Where the data below contains pictures, omit them; output the rest word for word.

+ + + + + + +

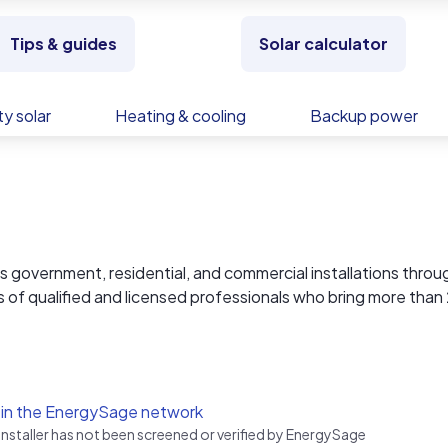
Tips & guides
Solar calculator
y solar
Heating & cooling
Backup power
overnment, residential, and commercial installations thro
s of qualified and licensed professionals who bring more than
ient service delivery. At Solar Tech Elec, we handle everythin
lations and monitoring. All our systems carry 25-year warrant
onitoring.
 in the EnergySage network
 installer has not been screened or verified by EnergySage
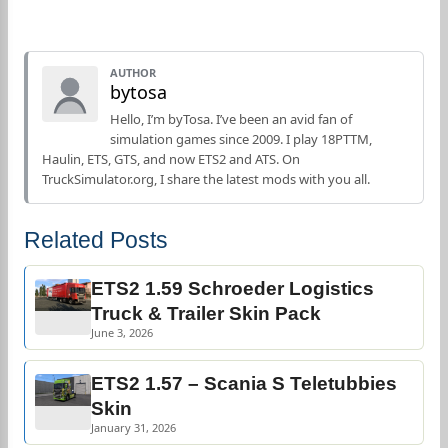
AUTHOR
bytosa
Hello, I’m byTosa. I’ve been an avid fan of
simulation games since 2009. I play 18PTTM,
Haulin, ETS, GTS, and now ETS2 and ATS. On
TruckSimulator.org, I share the latest mods with you all.
Related Posts
ETS2 1.59 Schroeder Logistics
Truck & Trailer Skin Pack
June 3, 2026
ETS2 1.57 – Scania S Teletubbies
Skin
January 31, 2026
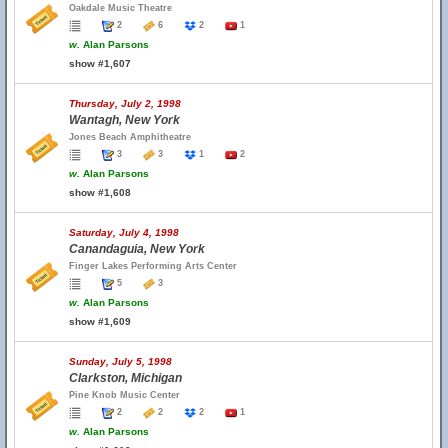
Oakdale Music Theatre
2
6
2
1
w.
Alan Parsons
show #1,607
Thursday, July 2, 1998
Wantagh, New York
Jones Beach Amphitheatre
3
3
1
2
w.
Alan Parsons
show #1,608
Saturday, July 4, 1998
Canandaguia, New York
Finger Lakes Performing Arts Center
5
3
w.
Alan Parsons
show #1,609
Sunday, July 5, 1998
Clarkston, Michigan
Pine Knob Music Center
2
2
2
1
w.
Alan Parsons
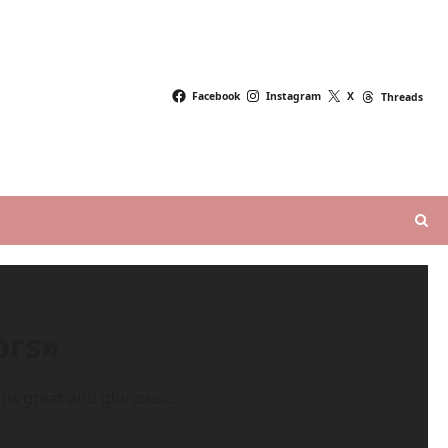
Facebook
Instagram
X
Threads
ors»
is great and glorious...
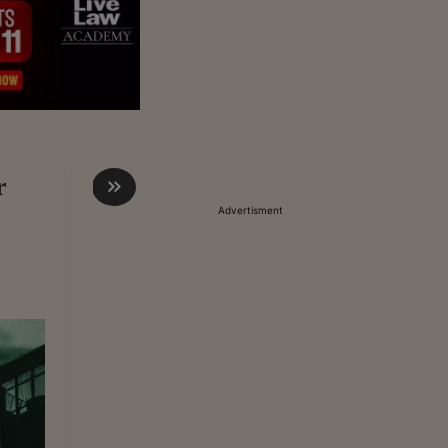
r
Advertisment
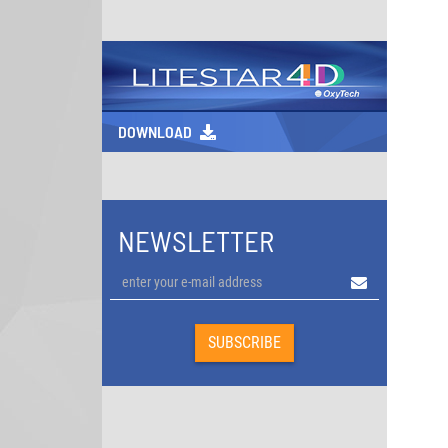
DOWNLOAD
NEWSLETTER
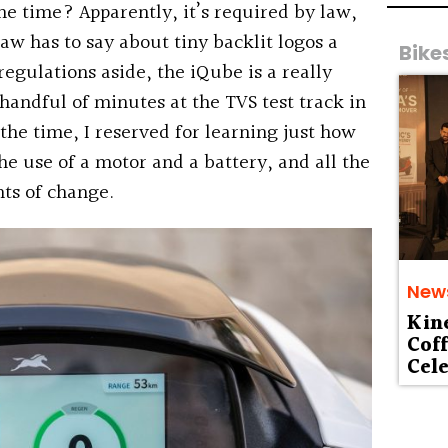
 the time? Apparently, it’s required by law,
aw has to say about tiny backlit logos a
Bike
regulations aside, the iQube is a really
 handful of minutes at the TVS test track in
 the time, I reserved for learning just how
e use of a motor and a battery, and all the
ts of change.
New
Kin
Cof
Cele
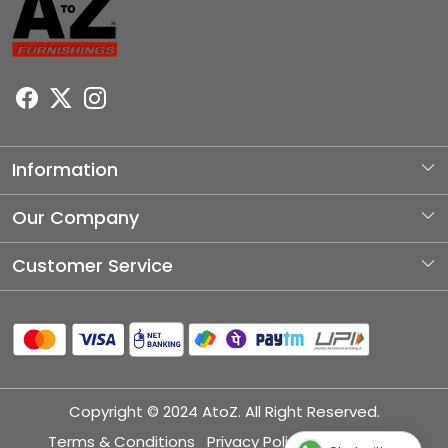
Information
About Us
Our Company
Photo Gallery
Customer Service
Testimonial
Contact
Blog
Shipping Policy
Refund Policy
Copyright © 2024 AtoZ. All Right Reserved.
Cancellation Policy
Terms & Conditions
Privacy Policy
Disclaimer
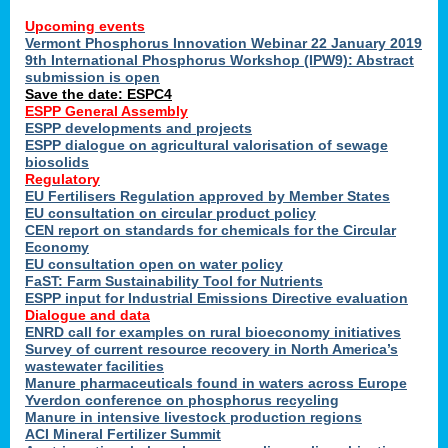
Upcoming events
Vermont Phosphorus Innovation Webinar 22 January 2019
9th International Phosphorus Workshop (IPW9): Abstract
submission is open
Save the date: ESPC4
ESPP General Assembly
ESPP developments and projects
ESPP dialogue on agricultural valorisation of sewage
biosolids
Regulatory
EU Fertilisers Regulation approved by Member States
EU consultation on circular product policy
CEN report on standards for chemicals for the Circular
Economy
EU consultation open on water policy
FaST: Farm Sustainability Tool for Nutrients
ESPP input for Industrial Emissions Directive evaluation
Dialogue and data
ENRD call for examples on rural bioeconomy initiatives
Survey of current resource recovery in North America’s
wastewater facilities
Manure pharmaceuticals found in waters across Europe
Yverdon conference on phosphorus recycling
Manure in intensive livestock production regions
ACI Mineral Fertilizer Summit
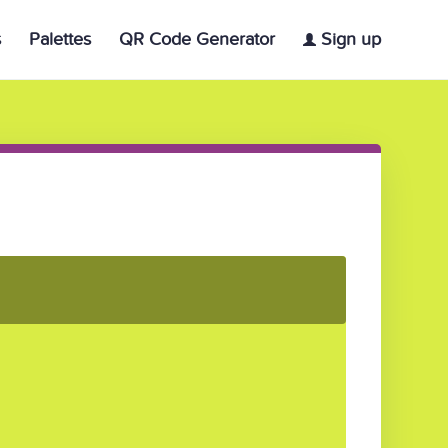
s
Palettes
QR Code Generator
Sign up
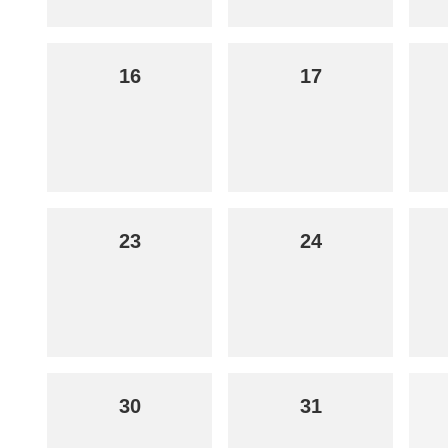
16
17
23
24
30
31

+ + + + + + +

• Answer to this problem:
Tips & guides
Solar calculator
y solar
Heating & cooling
Backup power
overnment, residential, and commercial installations thro
s of qualified and licensed professionals who bring more than
ient service delivery. At Solar Tech Elec, we handle everythin
lations and monitoring. All our systems carry 25-year warrant
onitoring.
 in the EnergySage network
 installer has not been screened or verified by EnergySage
AUTHOR
bytosa
Hello, I’m byTosa. I’ve been an avid fan of
simulation games since 2009. I play 18PTTM,
Haulin, ETS, GTS, and now ETS2 and ATS. On
TruckSimulator.org, I share the latest mods with you all.
Related Posts
ETS2 1.59 Schroeder Logistics
Truck & Trailer Skin Pack
June 3, 2026
ETS2 1.57 – Scania S Teletubbies
Skin
January 31, 2026
Oakdale Music Theatre
2
6
2
1
w.
Alan Parsons
show #1,607
Thursday, July 2, 1998
Wantagh, New York
Jones Beach Amphitheatre
3
3
1
2
w.
Alan Parsons
show #1,608
Saturday, July 4, 1998
Canandaguia, New York
Finger Lakes Performing Arts Center
5
3
w.
Alan Parsons
show #1,609
Sunday, July 5, 1998
Clarkston, Michigan
Pine Knob Music Center
2
2
2
1
w.
Alan Parsons
Facebook
Instagram
X
Threads
ors»
is great and glorious...
r
Advertisment
DOWNLOAD
NEWSLETTER
 the time? Apparently, it’s required by law,
aw has to say about tiny backlit logos a
Bike
regulations aside, the iQube is a really
 handful of minutes at the TVS test track in
 the time, I reserved for learning just how
e use of a motor and a battery, and all the
ts of change.
New
Kin
Cof
Cele
Information
About Us
Our Company
Photo Gallery
Customer Service
Testimonial
Contact
Blog
Shipping Policy
Refund Policy
Copyright © 2024 AtoZ. All Right Reserved.
Cancellation Policy
Terms & Conditions
Privacy Policy
Disclaimer
Upcoming events
Vermont Phosphorus Innovation Webinar 22 January 2019
9th International Phosphorus Workshop (IPW9): Abstract
submission is open
Save the date: ESPC4
ESPP General Assembly
ESPP developments and projects
ESPP dialogue on agricultural valorisation of sewage
biosolids
Regulatory
EU Fertilisers Regulation approved by Member States
EU consultation on circular product policy
CEN report on standards for chemicals for the Circular
Economy
EU consultation open on water policy
FaST: Farm Sustainability Tool for Nutrients
ESPP input for Industrial Emissions Directive evaluation
Dialogue and data
ENRD call for examples on rural bioeconomy initiatives
Survey of current resource recovery in North America’s
wastewater facilities
Manure pharmaceuticals found in waters across Europe
Yverdon conference on phosphorus recycling
Manure in intensive livestock production regions
ACI Mineral Fertilizer Summit
s
Palettes
QR Code Generator
Sign up
16
17
23
24
30
31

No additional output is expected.